The Federal Trade Commission is investigating the purchase of hundreds of small startups made by Big Tech companies Amazon, Apple, Facebook, Google and Microsoft to determine if they have become too powerful. In 2019, a record-breaking 231 artificial intelligence startups were snapped up, which in many cases ended public availability of their products. According to CB Insights, that number compares to 42 AI startups acquired in 2014. Apple has been the No. 1 buyer of these startups since 2010.
Bloomberg reports CB Insights revealed that, in 2019, there were 2,235 venture capital AI funding deals “worth a total of $26.6 billion” and 24 AI “unicorns,” companies valued at $1 billion or more. After Apple, the top AI startup acquirers have been Google, Microsoft, Facebook, Intel and Amazon.
“If big tech companies buy them all up, they eliminate these future competitors, and have a chance of actually owning the winners,” said machine-learning startup Primer chief executive Sean Gourley. “It’s a real shame. We lost something. There may have been different approaches in this field, but now we only have what these larger companies decide.”
Bloomberg notes that, “it’s particularly important to have a broad, diverse community developing AI because the technology is informing more decisions and has been susceptible to bias, according to researchers.” (Bloomberg Beta is a Primer.ai investor.)
The Big Tech companies also purchase startups in a competition to “amass talent,” since “there’s a shortage of workers with experience in deep learning and machine learning.” When Google bought DNNresearch in 2013, for example, the company also got “deep-learning godfather Geoffrey Hinton.” Likewise, in 2014, when it bought London-based DeepMind, it also brought its chief, Demis Hassabis on board.
“It’s the most important technology we will see in our lifetime,” said Algorithmia chief executive Diego Oppenheimer. “When you look at it that way, if it is concentrated on the few, it’s going to be really hard to compete with those few.”
But at Montreal-based deep learning research lab Mila, partnership director Frederic Laurin believes there is more to these acquisitions than “talent hoarding.” “The other potential explanation is they see those firms as competitors,” he said. From the startup’s point of view, “selling can be the best option when promising technology is failing to become a real business … [and] joining a larger company can provide a bigger audience for a startup’s ideas, along with more resources to develop products quicker.”

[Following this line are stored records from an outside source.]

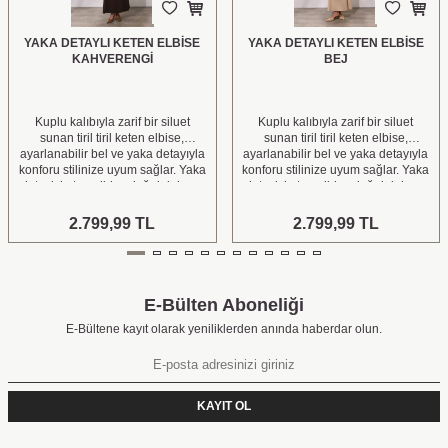
YAKA DETAYLI KETEN ELBISE
YAKA DETAYLI KETEN ELBISE
KAHVERENGI
BEJ
Kuplu kalıbıyla zarif bir siluet
Kuplu kalıbıyla zarif bir siluet
sunan tiril tiril keten elbise,
sunan tiril tiril keten elbise,
ayarlanabilir bel ve yaka detayıyla
ayarlanabilir bel ve yaka detayıyla
konforu stilinize uyum sağlar. Yaka
konforu stilinize uyum sağlar. Yaka
detaylı keten elbise doğal dokusu
detaylı keten elbise doğal dokusu
ve iki farklı renk seçeneğiyle sade,
ve iki farklı renk seçeneğiyle sade,
şık ve zamansız kombinlerinin
şık ve zamansız kombinlerinin
2.799,99
TL
2.799,99
TL
favori parçası olmaya aday.
favori parçası olmaya aday.
E-Bülten Aboneliği
E-Bültene kayıt olarak yeniliklerden anında haberdar olun.
KAYIT OL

Big companies like Facebook and Google also “have massive data sets that are crucial for training AI models.” The cost of computing power also figures into the startup’s calculations; “they often pay their rivals, Amazon, Microsoft and Google, which are the dominant cloud providers.” This is pricing smaller firms out of the space, said Laurin, who noted that his 450-researcher lab, which gets support from several universities, has trouble keeping up.
In 2015, Elon Musk, Sam Altman and other technologists founded the non-profit OpenAI, pledging $1 billion “because they were concerned about Big Tech companies dominating such an important technology.” Now it’s opened a for-profit arm “and taken a $1 billion investment from Microsoft partially to fund the intensive computing needs its work requires.”